Starorypinski already had a plan for residential development in the new village: mixed-generational housing. “I'm a senior,” she said, “but I don't just want to live with old people.”

That elicited laughter from the audience, and once it subsided, Starorypinski spoke about the joys of living where she can hear children having fun next-door. Sometimes she joins them, she said.

Kane reminded attendees that no matter what they decide for the Village Center Master Plan, “the scale is pretty small. We're not under any delusion you're trying to create a new Brattleboro.”

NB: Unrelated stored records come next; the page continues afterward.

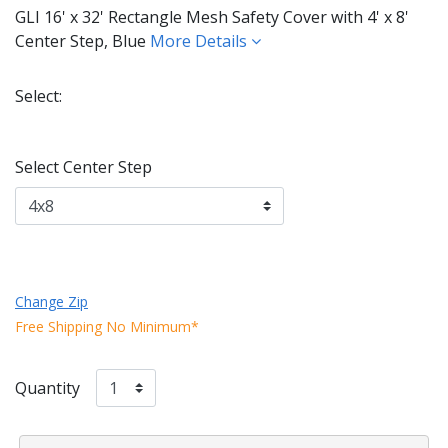
GLI 16' x 32' Rectangle Mesh Safety Cover with 4' x 8'
Center Step, Blue
More Details
Select:
Selected
Select Center Step
Change Zip
Free Shipping No Minimum*
Quantity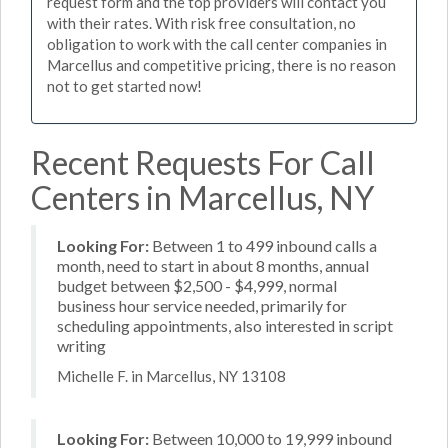
request form and the top providers will contact you
with their rates. With risk free consultation, no
obligation to work with the call center companies in
Marcellus and competitive pricing, there is no reason
not to get started now!
Recent Requests For Call
Centers in Marcellus, NY
Looking For:
Between 1 to 499 inbound calls a
month, need to start in about 8 months, annual
budget between $2,500 - $4,999, normal
business hour service needed, primarily for
scheduling appointments, also interested in script
writing
Michelle F. in Marcellus, NY 13108
Looking For:
Between 10,000 to 19,999 inbound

“Some people were more hesitant to expend town resources” on the village center, Olstad said. On the “Ideas/Comments” easel, someone wrote, “Instead of building new, why not utilize what we have. [And] thereby, control our property taxes and live within our means. There is no [Vermont Yankee] anymore."

Vermont Yankee was the wild card of the evening.

Nuclear-plant conundrum

One attendee noted that not knowing what's happening with the decommissioning of VY is a “definite challenge.” He also pointed out the shelved nuke plant places a barrier between the village center and the river.

“We're trying to be agnostic about VY,” Kane said. “The plan should try to stand on its own,” he said, and shouldn't be centered around using any land owned by Entergy.

“It would be nice to know what our options [for that land] would be, but we don't,” Kane said.

Martin Langeveld, vice-president of the Friends nonprofit and a member of the Planning and Economic Development Commission, said that North Star, the company performing the decommissioning, claims the entire process will take six years. “The hope is at the end of this process, there'll be a whole space for use, and North Star has promised that with safe spaces [like office buildings] the town will get priority,” he said.

Langeveld noted the Town Plan includes using some of the Entergy/VY land for light industrial and recreational uses. “I don't see that as residential,” he said, “because I doubt anyone wants to live on the site of a former nuclear power plant.”

“Even if the Yankee plant does become available” during the planning process, “it'll need some investment money to get it ready for public use,” Kane said.

Other challenges, Olstad said, include a lack of zoning in Vernon. Because of a lack of municipal development standards, he said that even though the SE Group “will make sure [the plan] reflects the community's preferences,” the actual results of the Village Center Master Plan “may play out in a different way.”

“The purpose of a plan like this is that it helps guide community investment and private development,” Kane told The Commons. “People were concerned about the cost,” he said, “but implementation will mostly be the burden of the private sector, and this gives the private sector guidance on what the market will bear.”

He also pointed to Vernon's recent history. “This is a town that had to go through changes, and they've done it,” he said. “And now they're doing it again in a proactive way. It's encouraging.”